Protein Co-Expression Service

Co-expression technology refers to a technical method that simultaneously expresses two or more proteins in the same host system. Its core value lies in simulating protein interactions and complex assembly in the natural physiological environment, thereby obtaining multi-protein complexes with natural structures and biological activities. This technology breaks through the limitations of single protein expression and provides a key tool for analyzing protein interaction mechanisms, reconstructing functional complexes, and producing complex biological products.

At present, co-expression technology has formed three core host systems: prokaryotic (E. coli), insect cells, and mammalian cells. They meet different research needs by virtue of low cost and high efficiency, eukaryotic processing capabilities, and human-like modification characteristics, respectively. They are widely used in structural biology, drug research and development, vaccine production, industrial enzyme engineering, and other fields, promoting the rapid development of basic life science research and the biotechnology industry.

E. coli Protein Co-Expression

Relying on the high efficiency of the prokaryotic expression system, 2-10 proteins can be simultaneously expressed in E. coli through single-vector or multi-vector strategies to quickly obtain natural complexes. Its advantages include low culture cost, short cycle (about 4-5 weeks for the whole process), and activity retention rate of 60%-90%. It is suitable for structural biology research (may not be applicable to proteins containing multiple disulfide bonds or complex folds), industrial enzyme co-expression and other scenarios. However, limited by the characteristics of the prokaryotic system, it lacks complex post-translational modifications and is more suitable for the preparation of protein complexes that are not glycosylation-dependent.

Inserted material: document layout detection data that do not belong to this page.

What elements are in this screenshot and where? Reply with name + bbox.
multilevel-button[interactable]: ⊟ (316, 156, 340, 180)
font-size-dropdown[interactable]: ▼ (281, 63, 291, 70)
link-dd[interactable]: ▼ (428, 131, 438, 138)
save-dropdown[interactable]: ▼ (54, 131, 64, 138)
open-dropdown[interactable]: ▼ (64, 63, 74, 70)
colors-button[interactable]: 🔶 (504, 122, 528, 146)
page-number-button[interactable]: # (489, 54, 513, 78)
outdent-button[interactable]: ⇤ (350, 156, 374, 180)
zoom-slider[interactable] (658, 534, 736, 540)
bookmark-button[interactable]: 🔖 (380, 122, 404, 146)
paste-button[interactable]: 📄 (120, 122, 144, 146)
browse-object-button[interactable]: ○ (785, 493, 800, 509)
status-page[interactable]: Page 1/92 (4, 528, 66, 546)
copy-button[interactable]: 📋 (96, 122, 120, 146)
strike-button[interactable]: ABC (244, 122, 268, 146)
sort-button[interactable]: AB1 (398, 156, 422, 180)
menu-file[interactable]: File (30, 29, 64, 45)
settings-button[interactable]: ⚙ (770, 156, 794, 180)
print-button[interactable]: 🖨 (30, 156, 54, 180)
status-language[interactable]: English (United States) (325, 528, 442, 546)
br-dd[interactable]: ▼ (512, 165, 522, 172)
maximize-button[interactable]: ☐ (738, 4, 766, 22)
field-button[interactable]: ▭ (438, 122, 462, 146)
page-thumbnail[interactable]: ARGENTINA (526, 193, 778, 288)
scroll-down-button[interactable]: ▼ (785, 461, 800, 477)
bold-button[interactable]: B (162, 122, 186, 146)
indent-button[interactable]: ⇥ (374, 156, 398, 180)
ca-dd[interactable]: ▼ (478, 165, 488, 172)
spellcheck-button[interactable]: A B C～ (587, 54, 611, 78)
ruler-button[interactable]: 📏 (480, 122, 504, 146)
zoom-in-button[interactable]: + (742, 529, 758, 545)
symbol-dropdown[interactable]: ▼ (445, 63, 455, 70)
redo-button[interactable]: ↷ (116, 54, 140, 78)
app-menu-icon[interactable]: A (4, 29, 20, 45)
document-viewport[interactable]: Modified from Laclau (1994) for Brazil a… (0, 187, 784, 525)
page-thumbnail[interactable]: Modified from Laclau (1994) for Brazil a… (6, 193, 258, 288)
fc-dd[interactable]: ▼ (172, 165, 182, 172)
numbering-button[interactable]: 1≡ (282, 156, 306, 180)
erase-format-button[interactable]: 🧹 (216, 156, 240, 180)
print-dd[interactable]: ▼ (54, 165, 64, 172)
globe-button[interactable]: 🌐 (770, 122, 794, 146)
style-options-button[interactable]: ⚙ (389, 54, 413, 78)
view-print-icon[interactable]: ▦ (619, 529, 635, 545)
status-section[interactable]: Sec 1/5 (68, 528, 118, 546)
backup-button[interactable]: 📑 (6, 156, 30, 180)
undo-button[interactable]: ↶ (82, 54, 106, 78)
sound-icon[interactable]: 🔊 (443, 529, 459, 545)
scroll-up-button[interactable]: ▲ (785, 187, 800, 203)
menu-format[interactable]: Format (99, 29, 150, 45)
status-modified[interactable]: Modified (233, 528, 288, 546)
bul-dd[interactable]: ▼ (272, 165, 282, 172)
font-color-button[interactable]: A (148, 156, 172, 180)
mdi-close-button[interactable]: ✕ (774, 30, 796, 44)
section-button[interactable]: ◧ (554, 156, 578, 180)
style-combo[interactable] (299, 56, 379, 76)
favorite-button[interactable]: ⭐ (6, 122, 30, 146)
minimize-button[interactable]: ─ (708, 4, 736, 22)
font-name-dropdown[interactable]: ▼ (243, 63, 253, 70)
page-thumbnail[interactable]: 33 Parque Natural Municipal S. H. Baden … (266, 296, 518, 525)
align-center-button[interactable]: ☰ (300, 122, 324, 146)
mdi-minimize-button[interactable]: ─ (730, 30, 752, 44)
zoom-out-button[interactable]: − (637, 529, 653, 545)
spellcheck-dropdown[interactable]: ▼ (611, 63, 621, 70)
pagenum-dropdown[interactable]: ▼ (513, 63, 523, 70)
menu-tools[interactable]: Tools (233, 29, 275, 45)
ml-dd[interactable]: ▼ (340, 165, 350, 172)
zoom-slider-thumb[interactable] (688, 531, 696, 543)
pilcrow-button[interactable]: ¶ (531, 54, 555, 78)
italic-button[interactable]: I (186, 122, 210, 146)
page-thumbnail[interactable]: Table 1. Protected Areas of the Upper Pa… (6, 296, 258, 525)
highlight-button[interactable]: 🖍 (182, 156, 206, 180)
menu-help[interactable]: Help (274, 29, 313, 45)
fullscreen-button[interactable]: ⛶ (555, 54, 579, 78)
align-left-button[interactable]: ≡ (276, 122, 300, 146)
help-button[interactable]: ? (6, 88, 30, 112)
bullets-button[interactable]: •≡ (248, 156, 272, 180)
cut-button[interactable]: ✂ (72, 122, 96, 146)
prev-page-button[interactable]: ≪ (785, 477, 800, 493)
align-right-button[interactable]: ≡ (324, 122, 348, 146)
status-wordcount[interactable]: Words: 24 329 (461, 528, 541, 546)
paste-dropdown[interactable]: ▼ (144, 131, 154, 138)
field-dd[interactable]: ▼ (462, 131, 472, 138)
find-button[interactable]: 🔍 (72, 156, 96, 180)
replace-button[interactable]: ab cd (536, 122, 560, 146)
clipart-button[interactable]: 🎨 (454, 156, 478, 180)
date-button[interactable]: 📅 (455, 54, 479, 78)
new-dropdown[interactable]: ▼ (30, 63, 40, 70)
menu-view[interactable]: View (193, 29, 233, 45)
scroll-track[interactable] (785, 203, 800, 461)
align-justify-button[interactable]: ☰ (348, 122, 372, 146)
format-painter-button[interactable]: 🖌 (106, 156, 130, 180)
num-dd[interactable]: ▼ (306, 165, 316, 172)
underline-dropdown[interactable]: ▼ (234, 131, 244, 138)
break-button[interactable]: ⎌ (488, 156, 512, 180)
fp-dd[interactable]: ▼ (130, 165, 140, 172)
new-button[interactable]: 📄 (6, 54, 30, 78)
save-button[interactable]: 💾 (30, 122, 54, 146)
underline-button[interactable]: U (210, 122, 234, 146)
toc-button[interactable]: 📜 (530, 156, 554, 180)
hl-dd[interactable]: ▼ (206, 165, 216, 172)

Insect Cell Protein Co-Expression

Based on the baculovirus expression vector system(BEVS), multi-gene expression is achieved through co-infection or co-expression strategies. It has both eukaryotic protein processing capabilities (such as glycosylation and phosphorylation) and high expression efficiency, with high biological safety, and the whole process takes about 4-5 weeks. It can produce complex products such as virus-like particles and membrane protein complexes, and performs excellently in vaccine development and structural analysis. It is an efficient intermediate platform connecting prokaryotic and mammalian systems.

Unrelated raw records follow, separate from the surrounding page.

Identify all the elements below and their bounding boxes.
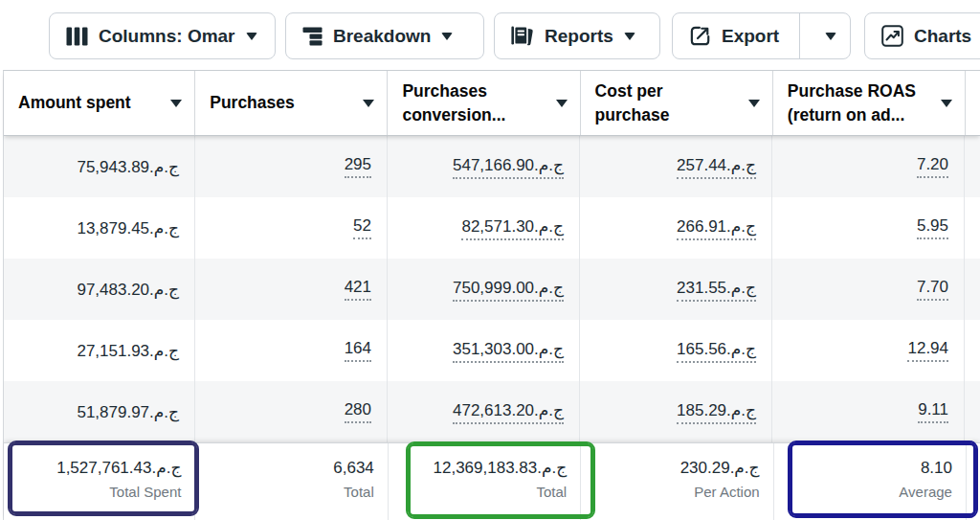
breakdown-button[interactable]: Breakdown [285, 12, 484, 59]
cell-r0c4: 7.20 [772, 136, 965, 197]
export-split-button: Export [672, 12, 851, 59]
total-cell-1: 6,634Total [195, 443, 388, 520]
cell-r3c3: ج.م.165.56 [580, 320, 772, 381]
sort-caret-icon [748, 100, 760, 107]
cell-value[interactable]: ج.م.165.56 [677, 339, 756, 363]
table-row[interactable]: ج.م.75,943.89295ج.م.547,166.90ج.م.257.44… [4, 136, 980, 197]
table-row[interactable]: ج.م.27,151.93164ج.م.351,303.00ج.م.165.56… [4, 320, 980, 381]
header-sliver [966, 71, 980, 135]
reports-button[interactable]: Reports [494, 12, 660, 59]
cell-r1c3: ج.م.266.91 [580, 197, 772, 259]
cell-value[interactable]: ج.م.351,303.00 [453, 339, 564, 363]
column-header-label: Amount spent [18, 91, 131, 115]
cell-r2c0: ج.م.97,483.20 [4, 259, 195, 320]
cell-value[interactable]: ج.م.257.44 [677, 155, 756, 179]
sort-caret-icon [170, 100, 182, 107]
charts-icon [881, 25, 903, 47]
cell-r4c1: 280 [195, 381, 388, 442]
total-label: Per Action [694, 480, 759, 505]
cell-value[interactable]: ج.م.82,571.30 [461, 216, 564, 240]
cell-value[interactable]: 5.95 [917, 216, 948, 239]
export-button[interactable]: Export [673, 13, 799, 58]
column-header-label: Purchase ROAS (return on ad... [788, 79, 922, 127]
cell-value[interactable]: 7.70 [917, 278, 948, 301]
sort-caret-icon [363, 100, 374, 107]
cell-r1c2: ج.م.82,571.30 [388, 197, 580, 259]
cell-r4c2: ج.م.472,613.20 [388, 381, 580, 442]
total-value: 6,634 [333, 456, 374, 480]
chevron-down-icon [246, 33, 257, 40]
cell-r2c3: ج.م.231.55 [580, 259, 772, 320]
ads-manager-table-view: Columns: Omar Breakdown Reports Export C… [0, 0, 980, 520]
table-body: ج.م.75,943.89295ج.م.547,166.90ج.م.257.44… [4, 136, 980, 442]
cell-value[interactable]: 280 [345, 400, 371, 423]
cell-value: ج.م.97,483.20 [77, 280, 179, 300]
charts-button-label: Charts [914, 26, 971, 47]
columns-button-label: Columns: Omar [99, 26, 235, 47]
table-row[interactable]: ج.م.97,483.20421ج.م.750,999.00ج.م.231.55… [4, 259, 980, 320]
toolbar: Columns: Omar Breakdown Reports Export C… [0, 0, 980, 70]
charts-button[interactable]: Charts [864, 12, 980, 59]
cell-r2c1: 421 [195, 259, 388, 320]
table-row[interactable]: ج.م.13,879.4552ج.م.82,571.30ج.م.266.915.… [4, 197, 980, 259]
cell-r1c4: 5.95 [772, 197, 965, 259]
cell-value[interactable]: ج.م.266.91 [677, 216, 756, 240]
cell-value: ج.م.75,943.89 [77, 157, 179, 177]
cell-r3c4: 12.94 [772, 320, 965, 381]
breakdown-icon [302, 27, 323, 46]
cell-value[interactable]: 295 [345, 155, 371, 178]
reports-icon [511, 25, 534, 48]
cell-value[interactable]: ج.م.750,999.00 [453, 278, 564, 302]
cell-value[interactable]: ج.م.547,166.90 [453, 155, 564, 179]
cell-r4c0: ج.م.51,879.97 [4, 381, 195, 442]
annotation-box-roas-average [790, 442, 976, 516]
cell-r4c4: 9.11 [772, 381, 965, 442]
column-header-label: Purchases [210, 91, 295, 115]
cell-value[interactable]: ج.م.185.29 [677, 400, 756, 424]
annotation-box-total-spent [10, 442, 197, 514]
export-dropdown-button[interactable] [799, 13, 850, 58]
column-header-label: Purchases conversion... [402, 79, 536, 127]
total-value: ج.م.230.29 [680, 456, 760, 480]
cell-value[interactable]: ج.م.231.55 [677, 278, 756, 302]
cell-value[interactable]: 9.11 [918, 400, 948, 423]
sort-caret-icon [941, 100, 952, 107]
cell-sliver [965, 197, 980, 259]
cell-value[interactable]: 7.20 [917, 155, 948, 178]
cell-value: ج.م.51,879.97 [77, 402, 179, 422]
cell-value[interactable]: 421 [345, 278, 371, 301]
cell-sliver [965, 136, 980, 197]
total-cell-3: ج.م.230.29Per Action [581, 443, 773, 520]
sort-caret-icon [556, 100, 568, 107]
cell-r2c4: 7.70 [772, 259, 965, 320]
chevron-down-icon [441, 33, 453, 40]
column-header-3[interactable]: Cost per purchase [581, 71, 773, 135]
cell-r0c3: ج.م.257.44 [580, 136, 772, 197]
cell-sliver [965, 381, 980, 442]
export-icon [689, 25, 711, 47]
column-header-label: Cost per purchase [595, 79, 729, 127]
cell-r2c2: ج.م.750,999.00 [388, 259, 580, 320]
chevron-down-icon [624, 33, 635, 40]
table-row[interactable]: ج.م.51,879.97280ج.م.472,613.20ج.م.185.29… [4, 381, 980, 442]
cell-value: ج.م.13,879.45 [77, 218, 179, 238]
annotation-box-conversion-value-total [408, 443, 593, 517]
column-header-1[interactable]: Purchases [195, 71, 388, 135]
total-label: Total [344, 480, 374, 505]
table-header-row: Amount spentPurchasesPurchases conversio… [4, 71, 980, 136]
cell-value[interactable]: 52 [353, 216, 371, 239]
cell-r3c2: ج.م.351,303.00 [388, 320, 580, 381]
cell-r1c1: 52 [195, 197, 388, 259]
column-header-4[interactable]: Purchase ROAS (return on ad... [773, 71, 966, 135]
cell-value: ج.م.27,151.93 [77, 341, 179, 361]
cell-r0c0: ج.م.75,943.89 [4, 136, 195, 197]
column-header-2[interactable]: Purchases conversion... [388, 71, 580, 135]
cell-value[interactable]: 12.94 [907, 339, 948, 362]
cell-value[interactable]: 164 [345, 339, 371, 362]
column-header-0[interactable]: Amount spent [4, 71, 195, 135]
cell-r0c2: ج.م.547,166.90 [388, 136, 580, 197]
breakdown-button-label: Breakdown [333, 26, 431, 47]
cell-sliver [965, 259, 980, 320]
columns-button[interactable]: Columns: Omar [49, 12, 276, 59]
cell-value[interactable]: ج.م.472,613.20 [453, 400, 564, 424]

Mammalian Cell Protein Co-Expression Service

Multi-protein co-expression is realized in mammalian cells, which have similar characteristics to human cells. They have post-translational modification capabilities closest to the natural state, which can ensure the functional integrity of complex complexes such as ion channels and antibodies. Through fluorescence screening and stable cell line construction, it supports the expression of ultra-large molecular complexes (such as nuclear pore complexes). The whole process takes about 8-11 weeks, and it is mainly used in biopharmaceuticals, precision medical research and other fields with extremely high requirements for protein functions. However, the cost is high and the cycle is long.